Local favorite Dion’s has made some changes to its salad offerings and has added one to its lineup.
The Southwest salad was recently added to Dion’s menu. It was created to be paired with Dion’s green chile ranch dressing.
“Last year we released green chile ranch, and that was a huge hit, so we felt that we needed a salad that was a great match for that particular dressing,” said Deena Crawley, marketing director for Dion’s. “Hence the Southwest salad was born.”
The primary ingredients in the Southwest salad are Dion’s signature mix, tomatoes, chicken, corn, black beans, avocado and wontons. The newly introduced avocado can also be requested on other salads and Dion’s subs.
Dion’s is adding bacon to its turkey and chef salads.
“Everyone seems to just love bacon, and it’s a popular item, so we added it to our chef and our turkey salad,” Crawley said. “It’s something we saw a lot of our employees doing but also our customers from time to time, and so we said, ‘Hey, why don’t we just make that permanent on the menu?’ ”
Kale has been added to Dion’s Caesar salad.
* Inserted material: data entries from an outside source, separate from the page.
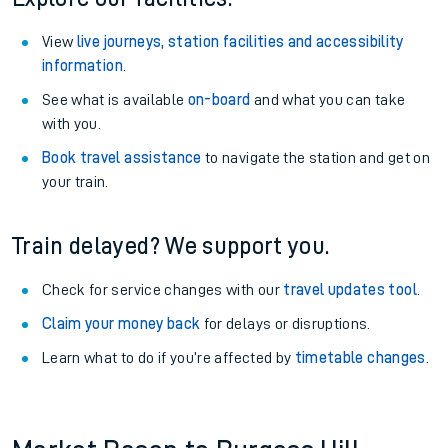
View
live journeys, station facilities and accessibility
information
.
See what is available
on-board
and what you can take
with you.
Book travel assistance
to navigate the station and get on
your train.
Train delayed? We support you.
Check for service changes with our
travel updates tool
.
Claim your money back
for delays or disruptions.
Learn what to do if you’re affected by
timetable changes
.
The mixture of romaine lettuce and kale brings a heartiness to the salad, Crawley said. The Greek salad now features kalamata olives.
Patrons will now see round, flat, croutons in place of traditional croutons. Dion’s salads stopped featuring the round croutons after the machine that made the crunchy bread topping broke down and the vendor was unable to make the investment to repair it.
“They went away in the late ’90s, and we still in 2018 had customers who would say, ‘Hey, Dion’s, what happened to those old flat croutons that you had or the circle croutons? We love those,’ ” Crawley said. “And we just all these years could not find a way to make it happen until now.” Guests will see a change in dining-in and to-go plating for Dion’s salads. There are now dine-in bowls and square to-go bowls for the salads.
“We’re doing a dine-in bowl that is reusable, so it is more environmentally friendly, and they are also easier to eat from, and that’s true of the to-go bowls too, which were adjusted, Crawley said. “For many, many years people have become accustomed of doing the salad flip where they put a plate on top of their salad and flip it over. … We wanted to make it easier for people to eat those salads, so we made an adjustment to the bowls.”